Ahmet Cemal
Ahmet Cemal cemal.cemdost@gmail.com Son Yazısı / Tüm Yazıları

Bu toplumun DNA’sını Kafka düzeltemez...

09 Kasım 2015 Pazartesi

Birkaç gün önce Can Yayınları’ndan adıma gelen küçük bir paket. Küçük, ama içinde yılların ağırlığını taşımakta: Franz Kafka’nın 1. basımı 1986’da yapılan “Dönüşüm” (“Die Verwandlung”) başlıklı çevirisinin 50. basımı! 49. basımdan sonra çok yakın bir dostuma bir sonraki ellinci basımın haberini verdiğimde, bana şu hiç unutamayacağım sözü söylemişti: “Ahmetçim, güzel ama, toplum bir türlü dönüşmüyor!
Çok haklıydı. Toplumun okuryazar kesimi (çok küçük bir bölümü dışında) büyük bir olasılıkla ileride, örneğin yüzüncü basımdan sonra da değişmeyecek. Çünkü Kafka’nın, bu toplumun bozulmuş DNA’sını tek başına düzeltebilmesi olanaksız.
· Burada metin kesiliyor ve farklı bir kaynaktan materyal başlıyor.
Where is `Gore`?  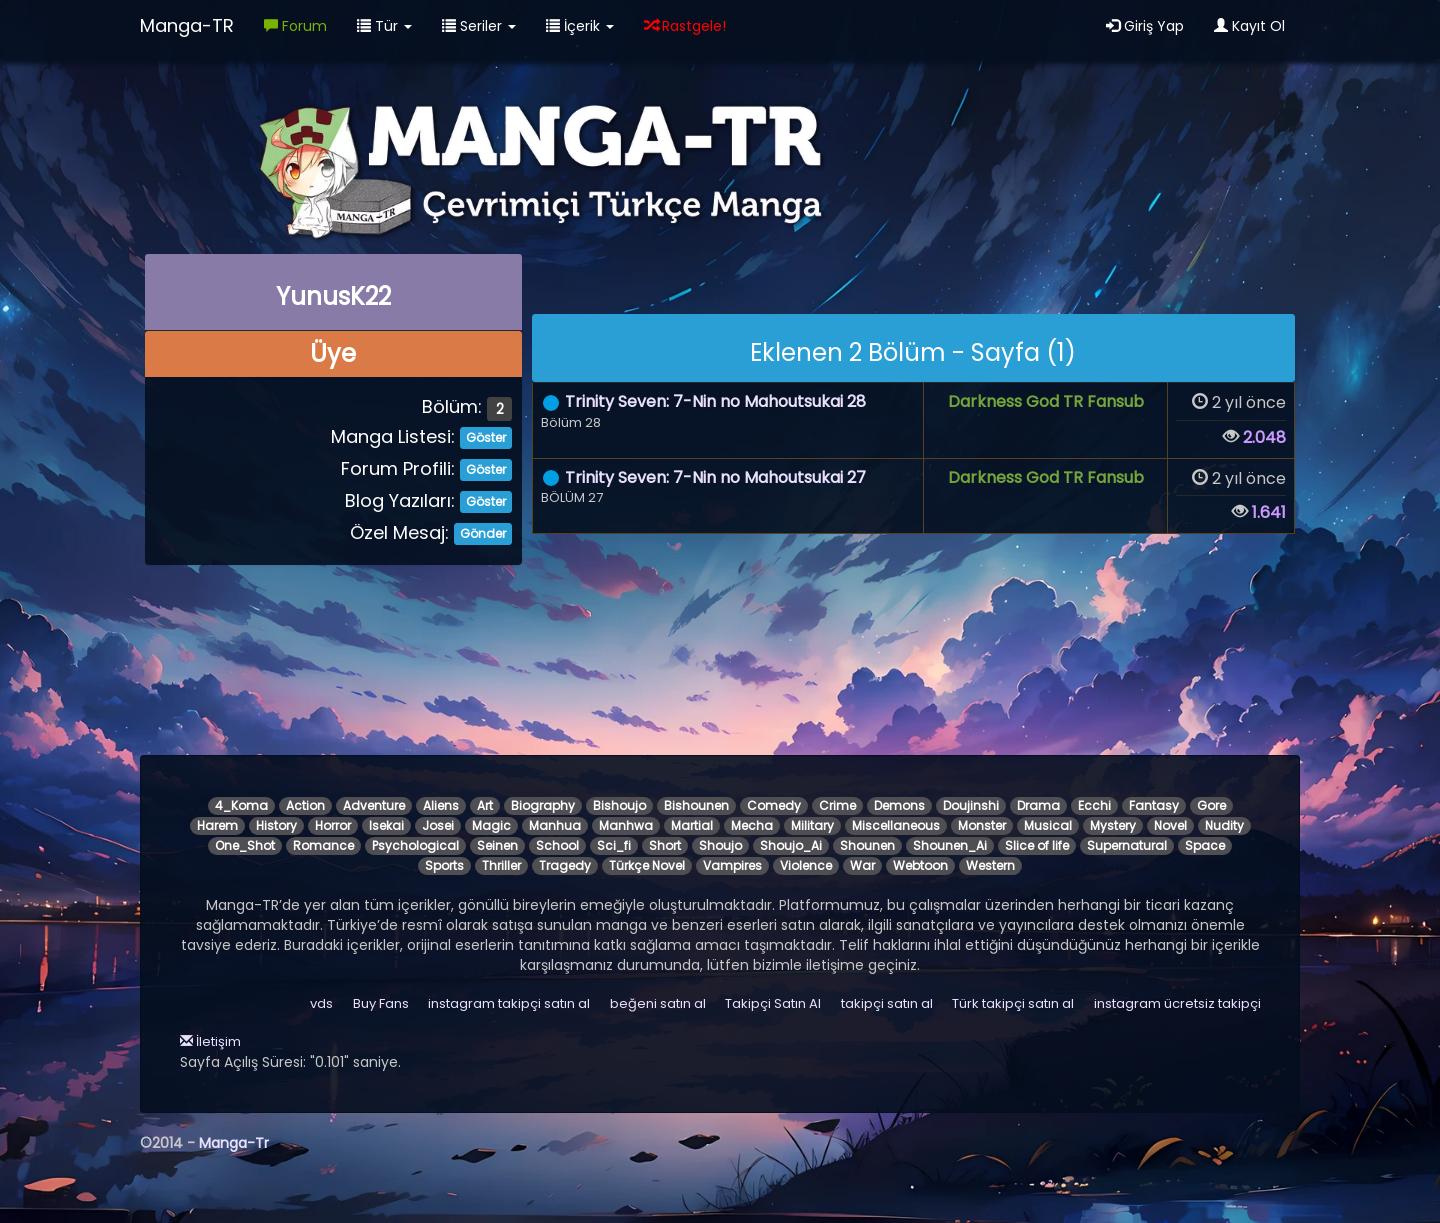
Gore is located at coordinates (1211, 805).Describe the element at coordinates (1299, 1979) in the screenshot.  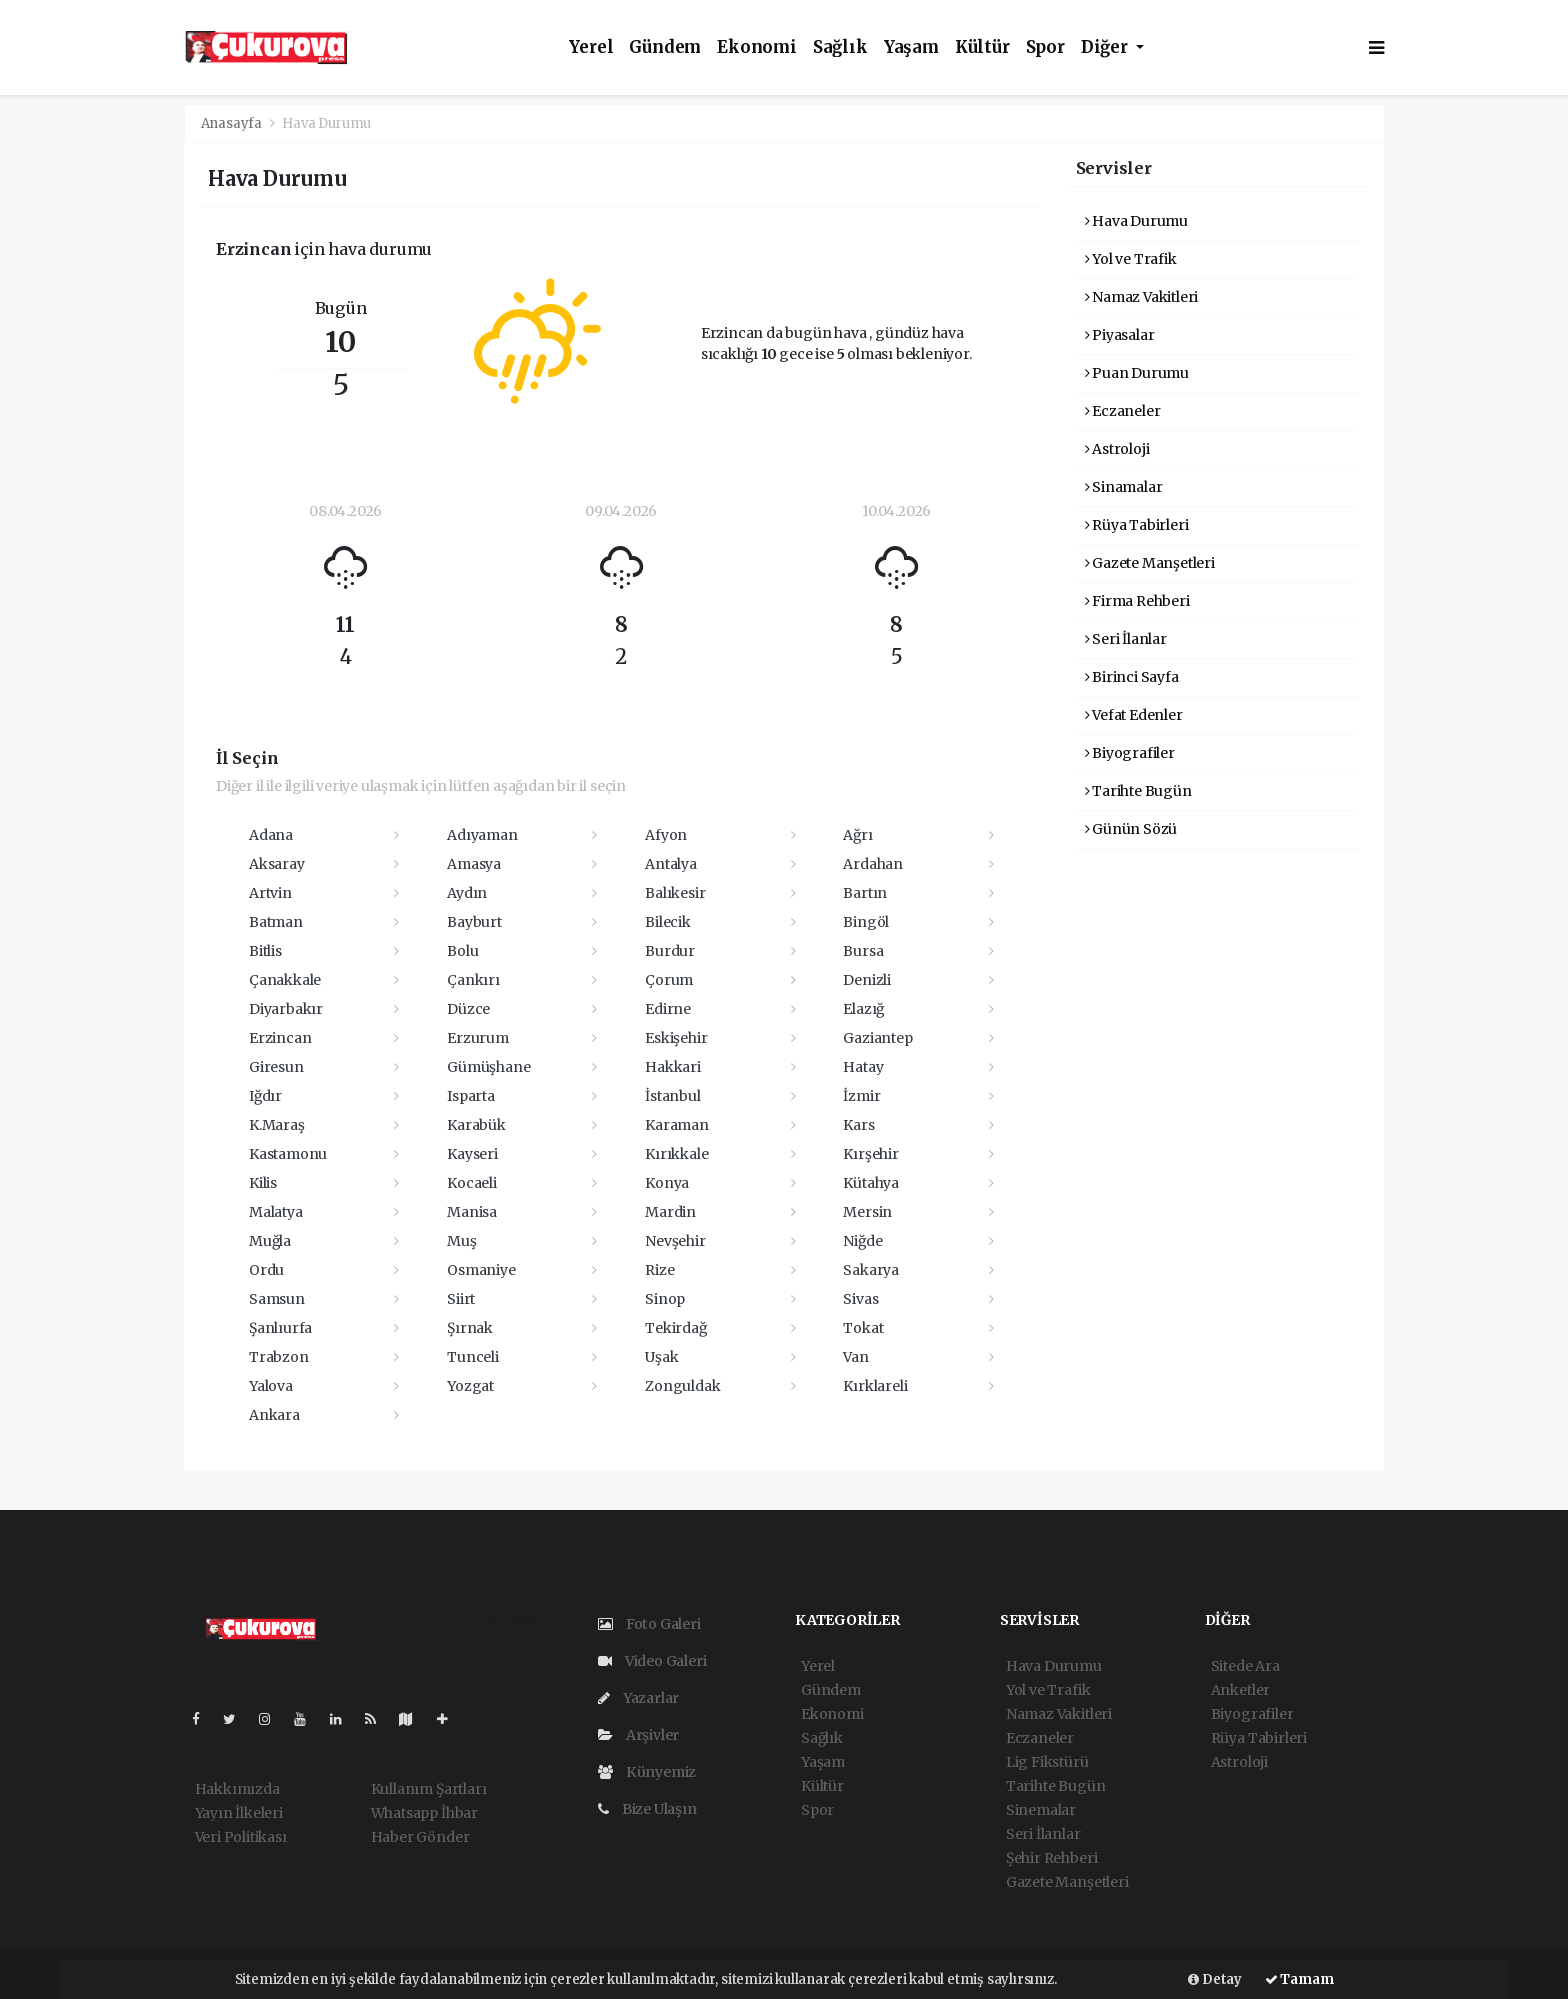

Bir zamanlar, 1940’ların başında, Mustafa Kemal’in rüzgârıyla yola çıkan Köy Enstitüleri, bu işi küçük bir çobanın heybesine “Antigone”yi yerleştirmekle başlatmış ve sanırım Montaigne’e kadar da vardırmıştı. Öyle hızlı ve güçlü bir rüzgârdı ki, Montaigne’den Kafka’ya kadar uzanan dev boşluğu da bilgi birikimleriyle ve eleştirel düşüncenin bereketiyle, üstelik inanılmayacak kadar kısa bir sürede doldurması beklenebilirdi. İşte o zaman Kafka’nın “Dönüşüm”ü de kendisine hazırlanan zemine sağlam basarak devreye girebilir, toplumu dönüştürme işinde kendisine düşen payı –belki elli basımı bile beklemeden– yerine getirebilirdi.
Ama olmadı. Türlü iftiralarla ve yalanlarla o rüzgârın önünü kestiler. Bu kez okur-yazarların iftira ve yalan rüzgârlarının dümen suyuna giren bölümü de eline aldığı kitapları okumak yerine onlara sadece bakmaya başladı. Tıpkı atölyemize bu yıl katılan genç değerlerden şair Eren Ergün’ün “BKZ.” adlı şiirinde dediği gibi: “...Bakınız sayfa 43 / Bakınız syf 141 / Bakınız / Bakınız / Hiçbir şey olmamış gibi bakınız / Öyle / Boş boş bakınız / Gelene geçene bakınız / Referanslara bakınız / Camdan dışarı yerine / Önce gidip / Bir aynaya bakınız.”
Bakmazlar. Genelde bakmazlar. Çünkü eleştirel düşünceye, dahası ‘eleştirel’ sözcüğüne bile ‘öcü’ gözüyle bakanlar, kendilerini özeleştirinin eşiğine getirebilecek her adıma karşı neredeyse içgüdüsel denilebilecek bir korku beslerler. Haklıdırlar da. Çünkü bu bağlamda ‘ayna’, insana kendini ‘görmek istediği’ gibi değil, ama ansızın ‘olduğu gibi’ gösteriveren çok tehlikeli bir nesneye de dönüşebilecek kadar nesnel’dir!
Bu yıl atölyemize dahil ettiğimiz yeni üyeler, geçen perşembe akşamı “Başlangıcından Günümüze Eleştirel Düşüncenin Gelişme Süreci” başlıklı dersimizde gerçekleştirdiğimiz “Toplumsal- Kültürel Bir Olgu Olarak 1 Kasım Seçimlerinin Eleştirel Değerlendirilmesi” başlıklı tartışmada, gerek üslup gerekse içerik zenginliği bağlamında atölyemizi daha önce eşine rastlamadığım kadar yüksek bir düzeye taşıdılar. Ve ben de anladım ki onlar, aynı zamanda Kafka’nın “Dönüşüm”üne daha şimdiden sonuna kadar açık olan bireyler. Şimdi bu saptamamla ilgili olarak bana; “Ne o, kendi atölyeni mi eleştiriyorsun?” diye sorulursa eğer, yanıtım şu olur: “Ben, gerektiğinde her şeyden önce kendi kurduğum atölyeye eleştirel düşüncenin süzgecinden bakmaktan çekinirsem, orada eleştirel düşünce dersleri verme hakkına sahip olabilir miyim? Kültür yerine kültürsüzlük üretmekten kaçınmanın başka bir yolu var mı?”